German finance minister warns on hedge fund risks

18 Mar, 2007

German Finance Minister Peer Steinbrueck said on Thursday the risk that highly leveraged hedge funds could get in trouble was one of the most serious threats to a generally positive global outlook.
Speaking to a small group of reporters at the German embassy during a break from an official visit to Washington and New York, Steinbrueck highlighted his concern that hedge funds could quickly trigger broader, systemic woes.
"There is a sizeable, remarkable number of hedge funds which are not behaving properly on the market," Steinbrueck said without identifying any of them. "No expert that I have met up to now could exclude a potential financial crisis caused by all these leveraged impacts of hedge funds."
As host of this year's Group of Seven meetings of finance ministers and a June summit of political leaders, Germany has made hedge fund regulation its centrepiece issue.
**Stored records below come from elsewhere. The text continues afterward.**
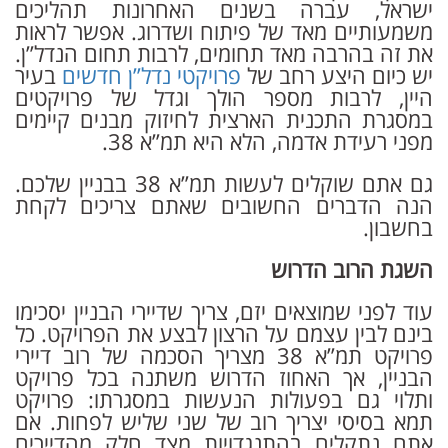
ישראל, עברה בשנים האחרונות תהליכים
משמעותיים מאד של פיתוח ושדרוג. אפשר לראות
את זה בהרבה מאד תחומים, לרבות תחום הנדל”ן.
יש כיום היצע רחב של
פרויקטי נדל”ן חדשים
בעיר
היין, לרבות מספר הולך וגדל של פרויקטים
במסגרת התכנית הארצית לחיזוק מבנים קיימים
מפני רעידת אדמה, הלא היא תמ”א 38.
גם אתם שוקלים לעשות תמ”א 38 בבניין שלכם.
הנה הדברים החשובים שאתם צריכים לקחת
בחשבון.
השגת הרוב הדרוש
עוד לפני שמוצאים יזם, צריך שדיירי הבניין יסכימו
בינם לבין עצמם על הרצון לבצע את הפרויקט. כל
פרויקט תמ”א 38 מצריך הסכמה של רוב דיירי
הבניין, אך האחוז הדרוש משתנה בכל פרויקט
ותלוי גם בפעולות הנעשות במסגרתו: פרויקט
תמא בסיסי יצריך רוב של שני שליש לפחות. אם
אתם נתקלים בהתנגדויות מצד חלק מהדיירים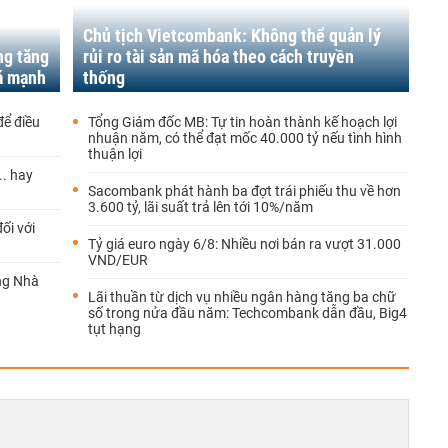
Chủ tịch Vietcombank: Không thể quản lý
ng tăng
rủi ro tài sản mã hóa theo cách truyền
iá mạnh
thống
để điều
Tổng Giám đốc MB: Tự tin hoàn thành kế hoạch lợi
nhuận năm, có thể đạt mốc 40.000 tỷ nếu tình hình
thuận lợi
.. hay
Sacombank phát hành ba đợt trái phiếu thu về hơn
3.600 tỷ, lãi suất trả lên tới 10%/năm
ối với
Tỷ giá euro ngày 6/8: Nhiều nơi bán ra vượt 31.000
VND/EUR
ng Nhà
Lãi thuần từ dịch vụ nhiều ngân hàng tăng ba chữ
số trong nửa đầu năm: Techcombank dẫn đầu, Big4
tụt hạng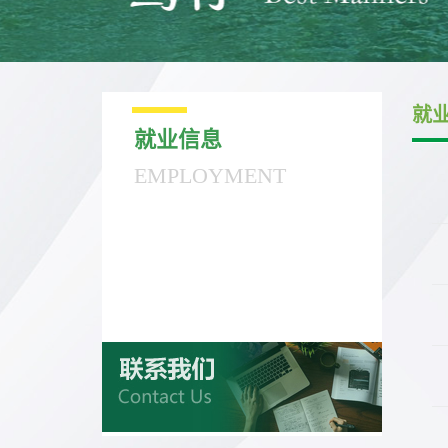
就
就业信息
EMPLOYMENT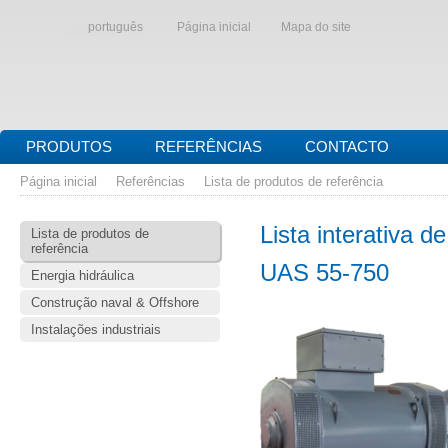
português
Página inicial
Mapa do site
PRODUTOS
REFERÊNCIAS
CONTACTO
Página inicial
Referências
Lista de produtos de referência
Lista interativa d
Lista de produtos de
referência
UAS 55-750
Energia hidráulica
Construção naval & Offshore
Instalações industriais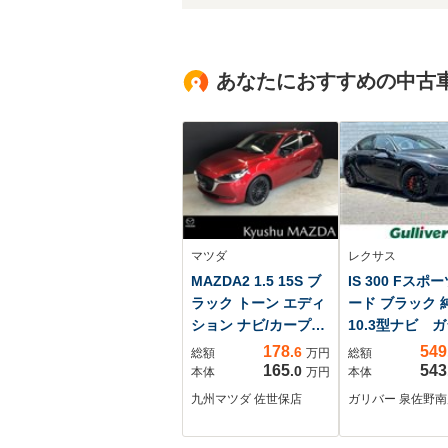
あなたにおすすめの中古
マツダ
レクサス
MAZDA2 1.5 15S ブ
IS 300 Fスポ
ラック トーン エディ
ード ブラック 
ション ナビ/カープレ
10.3型ナビ 
イ/全方位カメラ/衝突
ルーフ 全方
178
549
.6
総額
万円
総額
軽減ブレーキ/ETC/前
BSM オレン
165
543
.0
本体
万円
本体
後ドラレコ/残価型ク
リパー 追従ク
九州マツダ 佐世保店
ガリバー 泉佐野南
レジット対応
ン ドラレコ 
トインETC2.0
Steinbrueck met US Treasury Secretary Henry Paulson on Wednesday and on Thursday headed to New York for meetings with financial leaders including, he indicated, some hedge fund managers.
Paulson has said market discipline is enough to keep lightly regulated hedge funds in line without adding heavy-handed government regulation. Estimates are that hedge funds account for as much as $1.5 trillion of capital, causing nervousness about what could happen if one or more failed. "What does it mean for the creditors and for the counter parties," Steinbrueck asked theoretically."